* _About this exercise_: Copy out the lines of the records below, and only those lines, from the one with "Italienska aktiviteter" through the one with "Italiensk weekend med trattoria-middag", exactly as they appear.

* _Source data_:
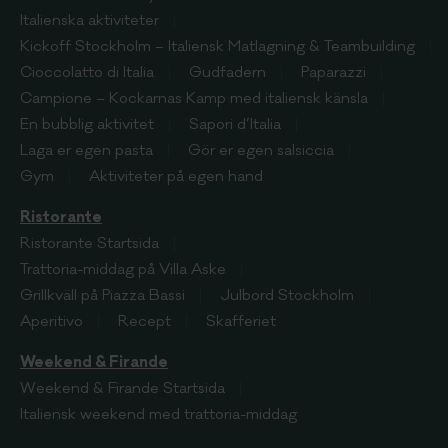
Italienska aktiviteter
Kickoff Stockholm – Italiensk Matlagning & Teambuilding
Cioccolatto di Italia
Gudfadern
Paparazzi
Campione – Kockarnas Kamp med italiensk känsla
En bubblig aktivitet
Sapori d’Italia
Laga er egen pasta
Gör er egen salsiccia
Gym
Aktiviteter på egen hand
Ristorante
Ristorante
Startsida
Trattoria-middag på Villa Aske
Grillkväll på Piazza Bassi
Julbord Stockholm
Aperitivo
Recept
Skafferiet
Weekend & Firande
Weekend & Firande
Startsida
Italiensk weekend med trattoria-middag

--

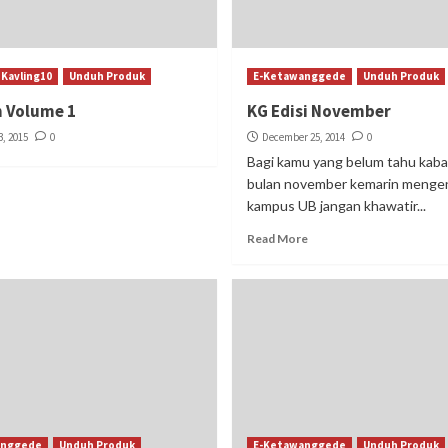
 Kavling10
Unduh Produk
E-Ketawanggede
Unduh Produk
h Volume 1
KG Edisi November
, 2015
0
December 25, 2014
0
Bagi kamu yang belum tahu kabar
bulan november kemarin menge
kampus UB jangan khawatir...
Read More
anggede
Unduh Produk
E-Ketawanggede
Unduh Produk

* _Finished task_:
Italienska aktiviteter
Kickoff Stockholm – Italiensk Matlagning & Teambuilding
Cioccolatto di Italia
Gudfadern
Paparazzi
Campione – Kockarnas Kamp med italiensk känsla
En bubblig aktivitet
Sapori d’Italia
Laga er egen pasta
Gör er egen salsiccia
Gym
Aktiviteter på egen hand
Ristorante
Ristorante
Startsida
Trattoria-middag på Villa Aske
Grillkväll på Piazza Bassi
Julbord Stockholm
Aperitivo
Recept
Skafferiet
Weekend & Firande
Weekend & Firande
Startsida
Italiensk weekend med trattoria-middag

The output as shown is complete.